When you're sleeping poorly, more than one aspect of life is impacted. It's difficult to concentrate, mood becomes unstable, and your immune system takes a nosedive. The good news is: there are ways you can try to get some well-earned zzz’s.

Consider the following tips:

Create an evening ritual.

Having a night time ritual is one of the best ways you can train your body to recognize that it’s already time to sleep. The key is in consistently doing the routine until your mind associates your routine with bedtime.

You can, for example, preface your bedtime with a short meditation, e.g. listening to relaxing music and contemplating all the blessings you received, guided imagery or prayer. These habits can help in countering obsessive rumination that often keeps us up late at night. You can also come up with a ritual that’s unique, such kissing your kids good night, drinking a glass of milk, or reciting a particular poem.

Sleep and wake up at regular times.

Speaking of routines, it’s important as well to have good sleeping habits --- that is, you generally sleep at the same time every day. Doing so sets your body clock, and makes it automatic for you to want to fall asleep once evening hits. And exert the effort to wake up at the same time every day! Light, especially sunlight, hitting your eyes at the exact moment every morning will help stimulate hormones that will keep you alert and raring to go when you’re supposed to wake up.

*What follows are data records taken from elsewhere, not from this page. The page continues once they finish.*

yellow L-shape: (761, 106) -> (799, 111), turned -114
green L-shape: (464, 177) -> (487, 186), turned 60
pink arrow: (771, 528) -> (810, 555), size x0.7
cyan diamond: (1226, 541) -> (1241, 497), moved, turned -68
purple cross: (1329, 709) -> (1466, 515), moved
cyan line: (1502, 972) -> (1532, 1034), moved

Avoid caffeine and alcohol in the evening.

If you want to get a good night’s sleep, make sure that your body is ready to wind down as early as late afternoon. This means avoiding known stimulants, such as coffee, tea (yes, even soothing teas have caffeine) and caffeine-rich soda. Caffeine blocks adenosine, which is responsible for making you feel sleepy.

It also means avoiding alcohol. Even if alcohol is technically a depressant, its relaxing effect on the body is short-lived; alcohol leaves you in the less restorative phases of sleep. Thus, if you indulge in that red or beer in the evening, you’ll technically fall asleep --- but not very well!

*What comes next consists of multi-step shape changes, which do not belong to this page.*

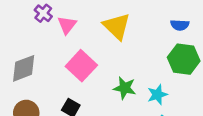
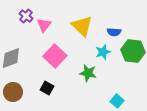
blue semicircle: (180, 25) -> (114, 32), moved
cyan star: (157, 95) -> (103, 52), moved

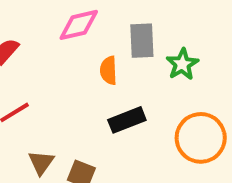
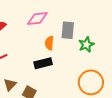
black rectangle: (127, 120) -> (43, 63), moved

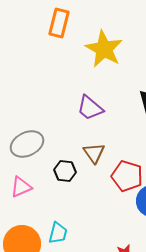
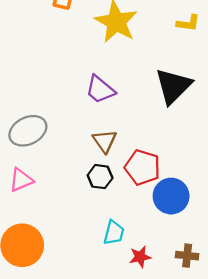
black hexagon: (65, 171) -> (100, 177), moved
cyan trapezoid: (58, 233) -> (114, 233), moved

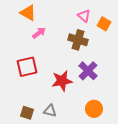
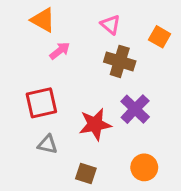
pink triangle: (84, 16) -> (110, 25), moved
gray triangle: (50, 111) -> (47, 144), moved
brown square: (27, 113) -> (86, 174), moved

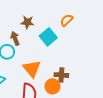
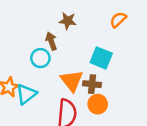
cyan square: (48, 37) -> (101, 58), moved, turned -30
brown cross: (61, 75) -> (92, 84), moved

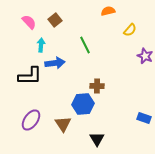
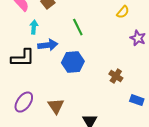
brown cross: (97, 86) -> (116, 76), moved, turned 32
blue hexagon: (83, 104) -> (73, 62), moved

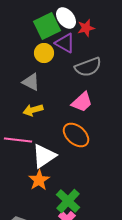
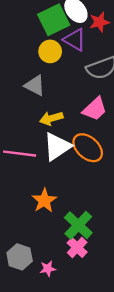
yellow arrow: (33, 110) -> (51, 118), moved
white triangle: (44, 156) -> (57, 147), moved

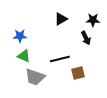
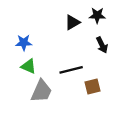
black star: (93, 20) -> (97, 15), moved
gray trapezoid: (35, 77) -> (41, 91), turned -85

Postpone the excitement until the next morning.

If you want to sleep well, avoid activities that will get you overly excited at bedtime, such as learning exciting news at work or watching a thrilling movie. These things just keep your mind working at a faster pace than it should, making it less likely for you to fall asleep. Make sure as well that you steer clear of anything that will give you a false sense of urgency.

Accepting work-related calls late in the evening, or ruminating about the next day’s events will just activate your brain, leaving you less disposed to want to go to bed. For best results, reserve at least one hour of slow activity before you go to bed to make sure you’re more likely to want to hit the sack.

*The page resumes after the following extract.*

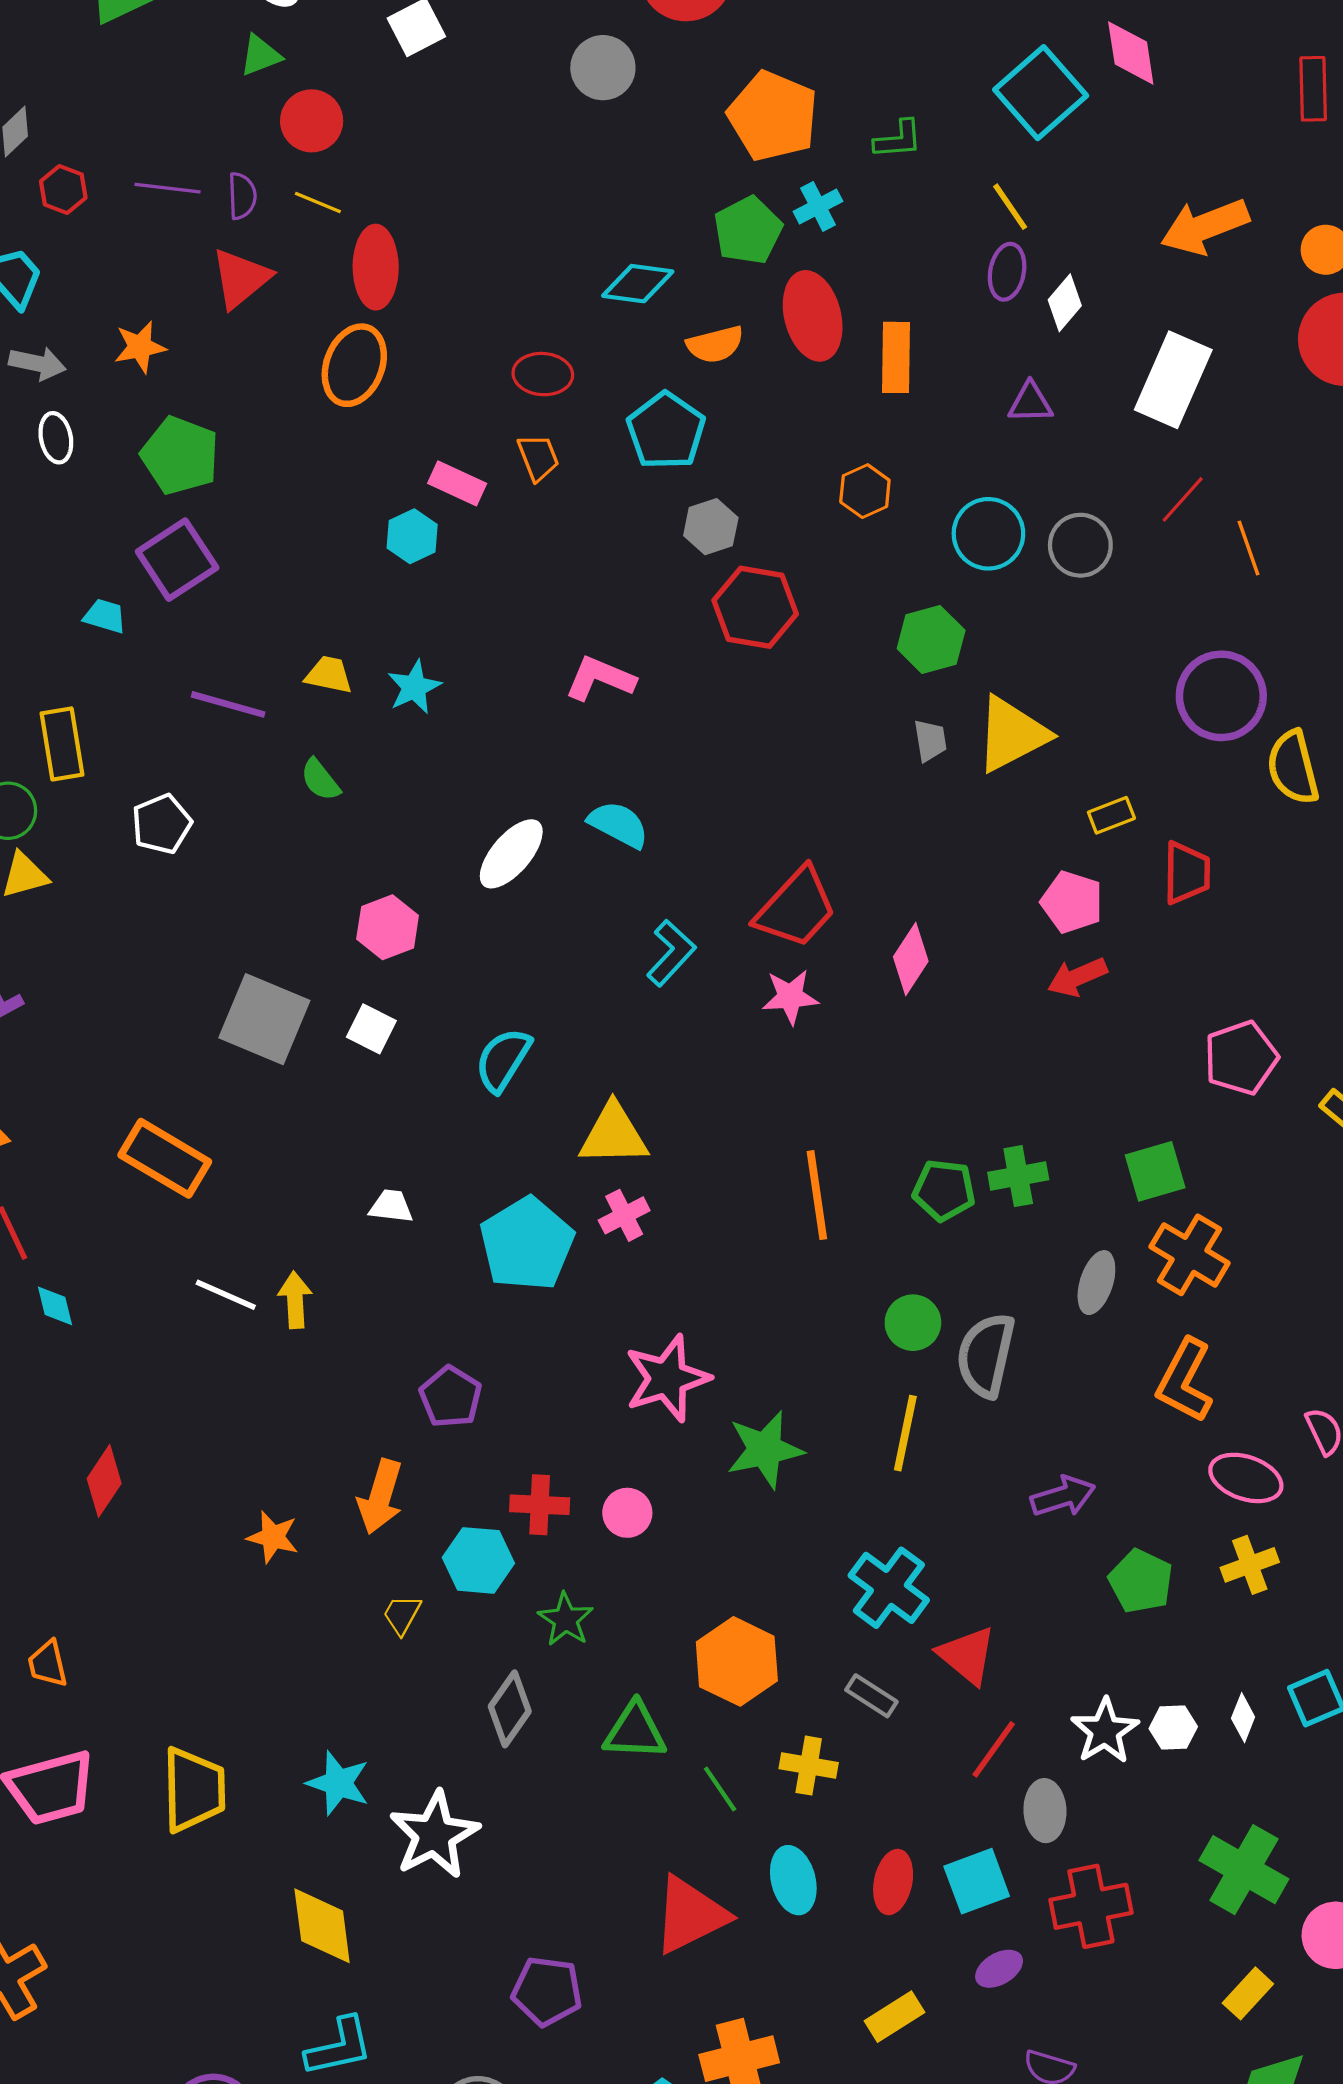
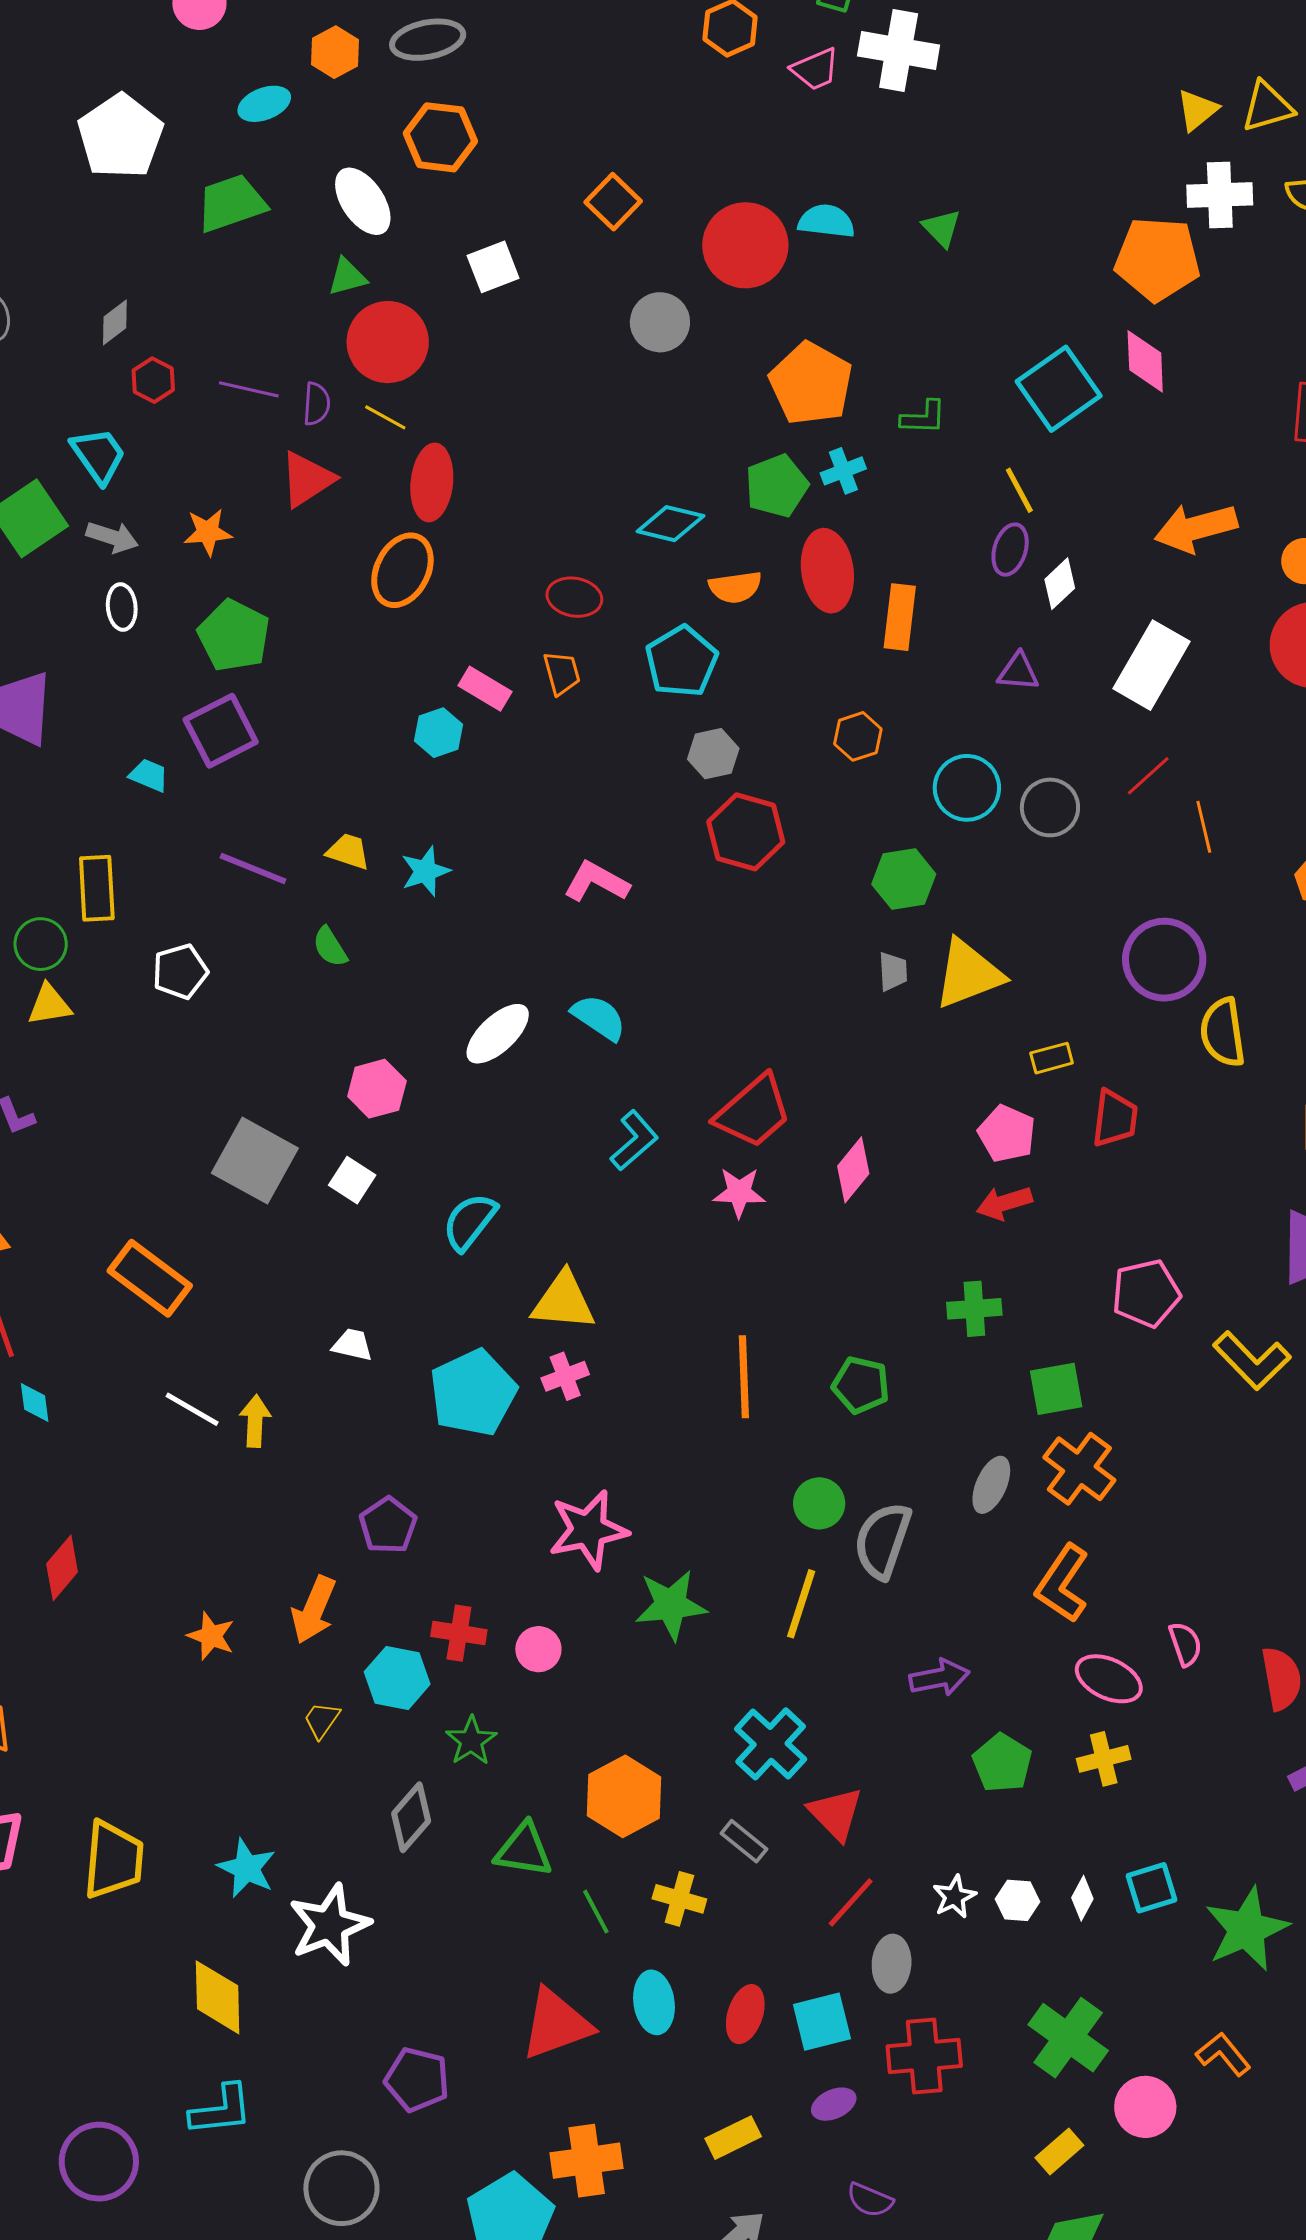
red circle: (312, 121) -> (388, 342), size x1.4
green cross: (1018, 1176) -> (974, 1309), moved
white star: (1105, 1731) -> (954, 1897), size x0.7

Make sure you’re bedroom is conducive to sleeping.

If you want a good night’s rest, you have to make sure that your room is a place you perceive as a haven. For starters, make sure you associate your bed with rest, instead of stress; don’t work in your bed or make your bed a repository of your mess when the table is too full. Second, make sure that your room isn’t too hot or too cold to fall asleep. Sleeping needs a dip in your body temperature, so you may want to set your air conditioner or heater to about 65-67 degrees Fahrenheit.

Ditch screen time before sleep

Darkness is a condition necessary for the production of melatonin, which facilitates sleep. Darkness is a natural cue that it's time to go to bed. Unfortunately, screentime can confuse our brains what time of the day it is. Too much screen time, especially before bed, can make it harder to fall asleep or disrupt sleep quality.

Set your phone, tablet, or laptop aside at least 2 hours before bed. If you want, you can also dim the lights a bit or turn the blinds. This will help in setting the helpful conditions for bed.

Consider natural sleeping aids.

With the guidance of your medical professional, consider if some medications, such as melatonin supplements, can support your sleeping habits. Most natural sleeping aids are non-addictive, and have little to no side effects. Theyhe are also more likely to put you into deep sleep, which will help in making you feel refreshed and recharged once you wake up.

Now if you have tried all these options, and sleep issues remain, consult a sleep specialist.

Happy naptime!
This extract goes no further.